Practical hands on lessons are a much better way for anyone (young or old) to learn something new.
People say that we only remember a small percentage of what we read, but we remember a lot more from an experience, especially if there is any sort of emotion attached to the experience.
These experiences that you are building with your daughters around managing money are things that they will carry forward the same way you carry forward the lessons you learned from your father. And the absolute best part is that the lessons are all taught in a positive, fun way. :-)
It does feel great to pay my father's legacy forward. It's my greatest hope that when Taylor and Lauren leave home that I've prepared them to be financially independent and that they, in turn, teach those same lessons to their kids (many, many years from now!) :)
My hope as a mom is that our kiddo learns to be money smart as she grows up, we'll start as soon as shes old enough to start understanding.
Now that my oldest daughter has her own little family I can see she learned from our conversations because she's a wise little shopper. My youngest, not so much, we have to have a little more conversations about money but she's coming around :)

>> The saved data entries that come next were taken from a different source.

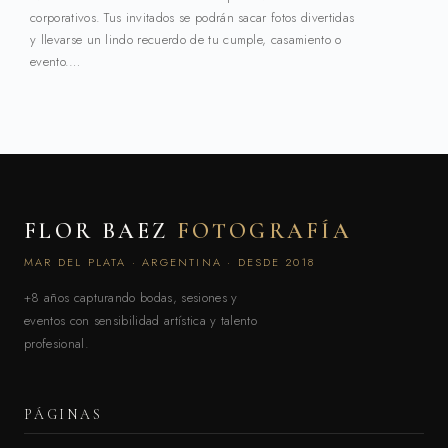
corporativos. Tus invitados se podrán sacar fotos divertidas
y llevarse un lindo recuerdo de tu cumple, casamiento o
evento.…
FLOR BAEZ
FOTOGRAFÍA
MAR DEL PLATA · ARGENTINA · DESDE 2018
+8 años capturando bodas, sesiones y
eventos con sensibilidad artística y talento
profesional.
PÁGINAS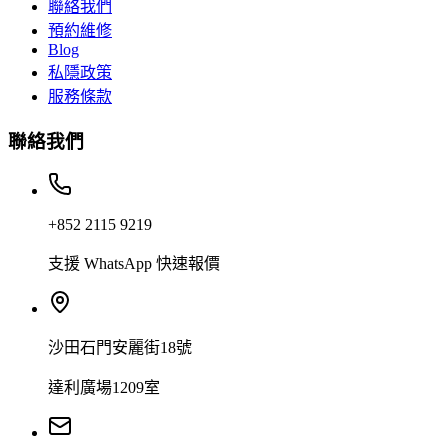
聯絡我們
預約維修
Blog
私隱政策
服務條款
聯絡我們
+852 2115 9219
支援 WhatsApp 快速報價
沙田石門安麗街18號
達利廣場1209室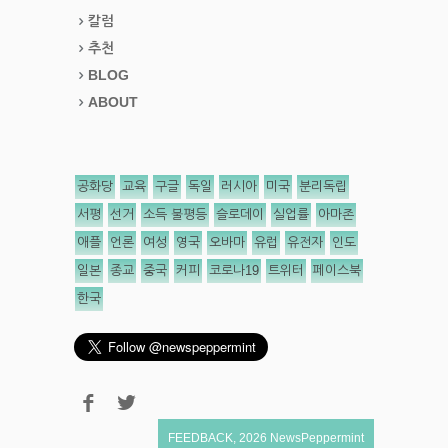
칼럼
추천
BLOG
ABOUT
공화당
교육
구글
독일
러시아
미국
분리독립
서평
선거
소득 불평등
슬로데이
실업률
아마존
애플
언론
여성
영국
오바마
유럽
유전자
인도
일본
종교
중국
커피
코로나19
트위터
페이스북
한국
FEEDBACK
,
2026
NewsPeppermint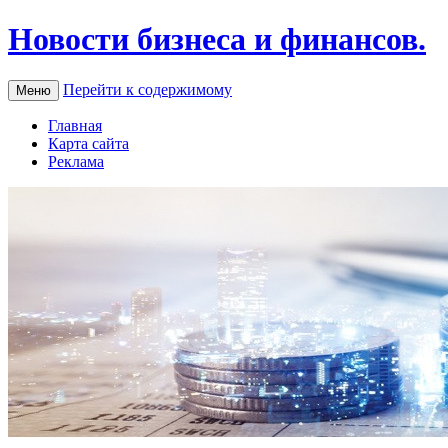
Новости бизнеса и финансов.
Перейти к содержимому
Меню
Главная
Карта сайта
Реклама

Thanks for sharing this, gives us a great idea on how to make simple conversations mean so much.
Hope things are going well.
She'll be starting her first job tomorrow and she is already talking about saving more than half her check...I love it!
Hope you had a great weekend Shannon! Have a great new week ahead!
Thanks for posting!
I hope to do the same with my children. My parents never had these conversations with me. I did ok in the beginning on my own but there were things I didn't understand and concepts I didn't learn in school. You never want your kids to learn about their finances the hard way.